TASK ITEM: Take the entries below and print only the lines from the one with "mind [mind (15 items)] (358, 2465)" through the one with "September 2018 (314, 1744)", exactly as they stand, both ends included.
RECORDED DATA section start
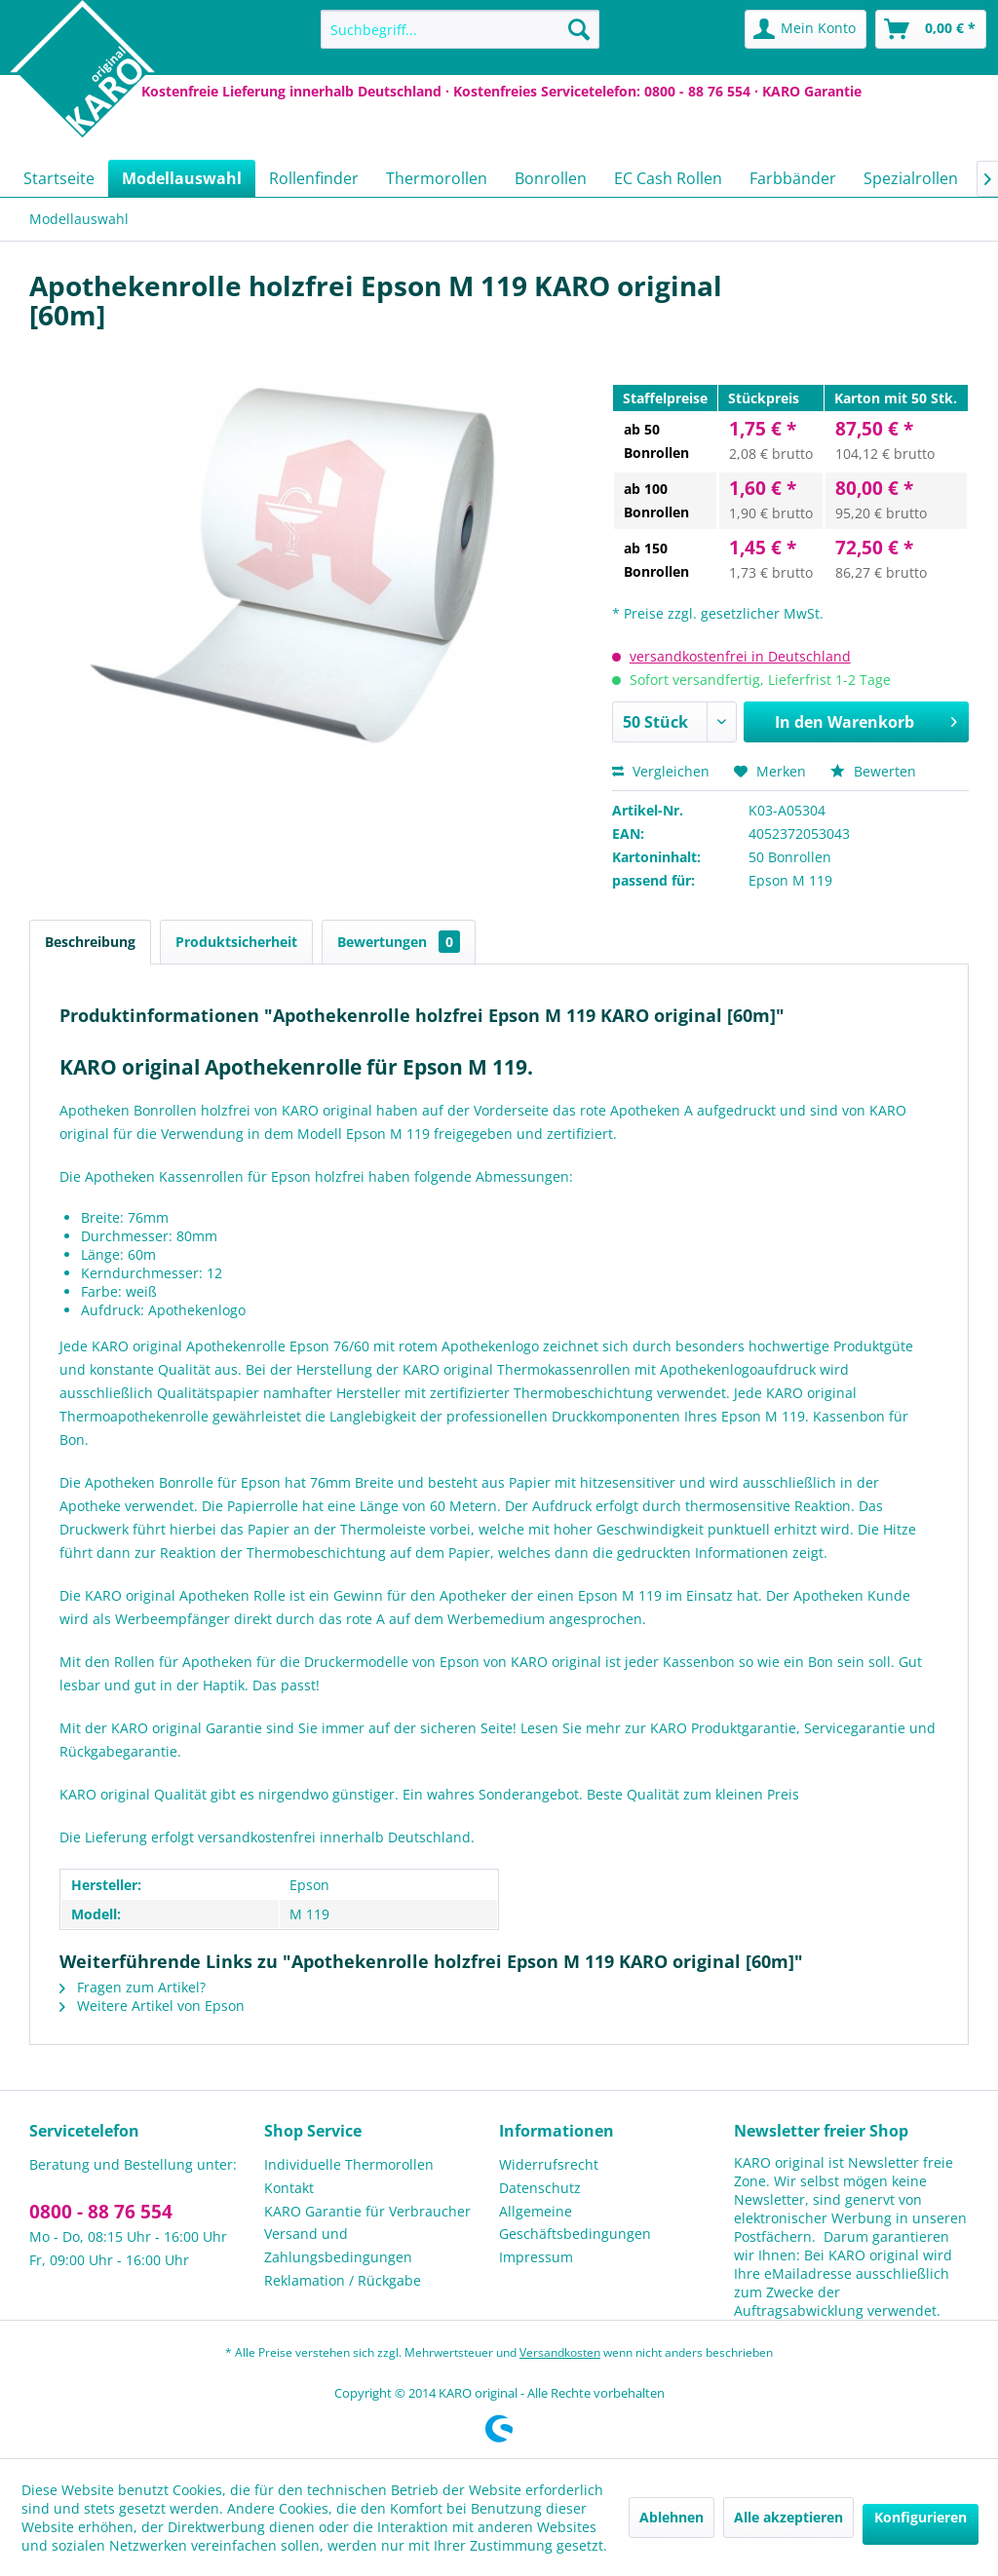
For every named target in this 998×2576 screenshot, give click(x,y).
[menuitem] (460, 29)
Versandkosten (559, 2352)
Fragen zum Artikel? (132, 1987)
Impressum (536, 2257)
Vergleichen (661, 771)
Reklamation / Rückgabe (342, 2280)
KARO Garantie (812, 91)
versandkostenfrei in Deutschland (740, 656)
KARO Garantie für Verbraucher (367, 2211)
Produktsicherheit (236, 941)
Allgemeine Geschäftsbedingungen (575, 2223)
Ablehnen (671, 2517)
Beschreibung (90, 941)
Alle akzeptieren (788, 2517)
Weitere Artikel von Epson (152, 2005)
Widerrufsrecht (548, 2164)
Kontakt (289, 2187)
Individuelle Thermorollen (349, 2164)
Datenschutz (540, 2187)
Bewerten (873, 771)
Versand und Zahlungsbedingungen (338, 2245)
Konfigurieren (920, 2517)
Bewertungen (398, 941)
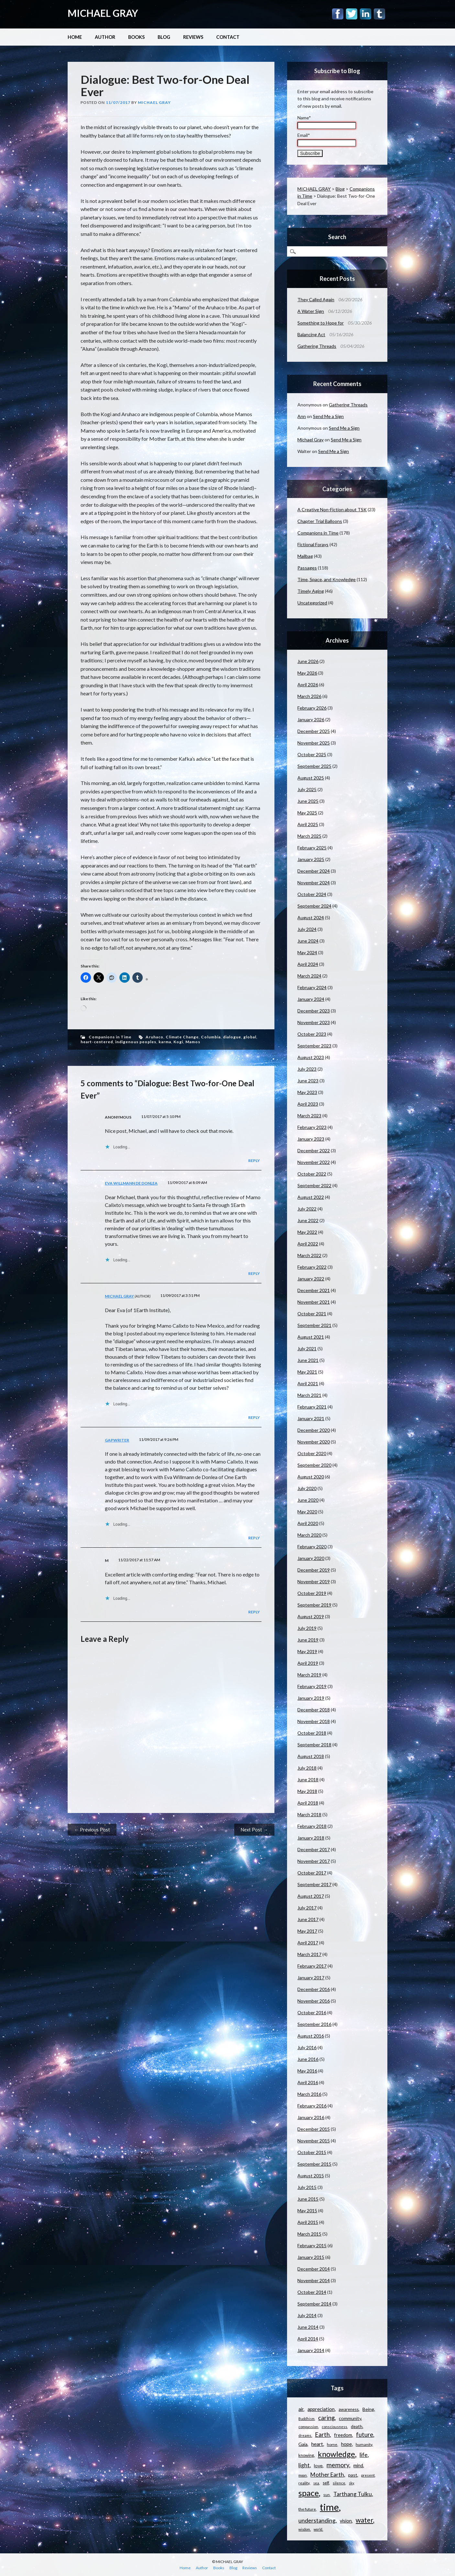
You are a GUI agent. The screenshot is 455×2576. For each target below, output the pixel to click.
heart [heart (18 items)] (317, 2444)
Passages (307, 567)
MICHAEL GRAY (103, 13)
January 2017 (310, 1977)
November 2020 (313, 1441)
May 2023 (307, 1092)
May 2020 (307, 1511)
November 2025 (313, 743)
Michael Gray (154, 102)
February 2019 (312, 1686)
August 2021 (310, 1337)
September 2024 (314, 906)
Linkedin (365, 13)
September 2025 (314, 766)
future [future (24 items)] (364, 2434)
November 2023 (313, 1022)
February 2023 (312, 1127)
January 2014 (310, 2350)
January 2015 (310, 2257)
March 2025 (309, 836)
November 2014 (313, 2280)
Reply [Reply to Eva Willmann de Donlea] (254, 1273)
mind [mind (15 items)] (358, 2465)
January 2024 (310, 999)
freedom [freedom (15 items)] (343, 2435)
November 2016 (313, 2001)
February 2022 (312, 1267)
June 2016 (307, 2059)
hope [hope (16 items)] (346, 2444)
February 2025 (312, 847)
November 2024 (313, 882)
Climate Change (182, 1036)
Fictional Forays (312, 544)
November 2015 (313, 2140)
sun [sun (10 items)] (326, 2495)
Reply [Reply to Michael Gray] (254, 1417)
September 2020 (314, 1465)
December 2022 (313, 1150)
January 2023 (310, 1139)
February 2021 (312, 1407)
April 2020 (307, 1523)
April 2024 (307, 964)
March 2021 (309, 1395)
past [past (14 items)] (352, 2475)
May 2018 (307, 1791)
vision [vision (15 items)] (346, 2521)
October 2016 (311, 2012)
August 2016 (310, 2036)
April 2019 (307, 1663)
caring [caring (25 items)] (326, 2417)
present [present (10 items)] (368, 2475)
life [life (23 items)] (364, 2454)
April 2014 (307, 2338)
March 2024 (309, 975)
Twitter (351, 13)
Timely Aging (310, 591)
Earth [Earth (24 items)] (322, 2434)
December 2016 (313, 1989)
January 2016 (310, 2117)
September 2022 (314, 1185)
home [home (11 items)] (332, 2444)
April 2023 (307, 1104)
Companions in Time (110, 1036)
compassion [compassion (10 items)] (308, 2427)
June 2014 (307, 2327)
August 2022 (310, 1197)
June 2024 (307, 941)
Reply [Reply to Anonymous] (254, 1160)
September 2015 (314, 2164)
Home (75, 37)
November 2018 (313, 1721)
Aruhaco (154, 1036)
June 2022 (307, 1220)
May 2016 (307, 2070)
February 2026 (312, 708)
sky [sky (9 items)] (351, 2483)
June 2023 (307, 1080)
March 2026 (309, 696)
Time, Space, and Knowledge (326, 579)
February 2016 (312, 2105)
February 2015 (312, 2245)
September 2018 (314, 1744)
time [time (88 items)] (329, 2507)
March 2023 (309, 1115)
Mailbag (305, 556)
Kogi (178, 1041)
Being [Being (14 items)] (368, 2409)
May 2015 (307, 2210)
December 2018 (313, 1709)
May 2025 (307, 812)
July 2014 (306, 2315)
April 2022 (307, 1243)
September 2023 (314, 1045)
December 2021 (313, 1290)
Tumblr (379, 13)
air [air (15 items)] (301, 2409)
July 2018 (306, 1768)
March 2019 (309, 1674)
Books (136, 37)
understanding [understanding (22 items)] (317, 2520)
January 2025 (310, 859)
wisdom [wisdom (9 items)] (304, 2529)
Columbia (211, 1036)
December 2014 (313, 2269)
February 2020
RECORDED DATA section end
SOLUTION BELOW:
mind [mind (15 items)] (358, 2465)
January 2024 (310, 999)
freedom [freedom (15 items)] (343, 2435)
November 2016 (313, 2001)
February 2022 (312, 1267)
June 2016 (307, 2059)
hope [hope (16 items)] (346, 2444)
February 2025 (312, 847)
November 2024 (313, 882)
Climate Change (182, 1036)
Fictional Forays (312, 544)
November 2015 (313, 2140)
sun [sun (10 items)] (326, 2495)
Reply [Reply to Michael Gray] (254, 1417)
September 2020 (314, 1465)
December 2022 (313, 1150)
January 2023 (310, 1139)
February 2021 (312, 1407)
April 2020 (307, 1523)
April 2024 (307, 964)
March 2021 (309, 1395)
past [past (14 items)] (352, 2475)
May 2018 (307, 1791)
vision [vision (15 items)] (346, 2521)
October 2016 (311, 2012)
August 2016 (310, 2036)
April 2019 (307, 1663)
caring [caring (25 items)] (326, 2417)
present [present (10 items)] (368, 2475)
life [life (23 items)] (364, 2454)
April 2014 (307, 2338)
March 2024 (309, 975)
Twitter (351, 13)
Timely Aging (310, 591)
Earth [Earth (24 items)] (322, 2434)
December 2016 (313, 1989)
January 2016 (310, 2117)
September 2022 (314, 1185)
home [home (11 items)] (332, 2444)
April 2023 (307, 1104)
Companions in Time (110, 1036)
compassion [compassion (10 items)] (308, 2427)
June 2014 (307, 2327)
August 2022 (310, 1197)
June 2024 (307, 941)
Reply [Reply to Anonymous] (254, 1160)
September 2015 (314, 2164)
Home (75, 37)
November 2018 (313, 1721)
Aruhaco (154, 1036)
June 2022 (307, 1220)
May 2016 (307, 2070)
February 2026 (312, 708)
sky [sky (9 items)] (351, 2483)
June 2023 (307, 1080)
March 2026 (309, 696)
Time, Space, and Knowledge (326, 579)
February 2016 (312, 2105)
February 2015 (312, 2245)
September 2018 (314, 1744)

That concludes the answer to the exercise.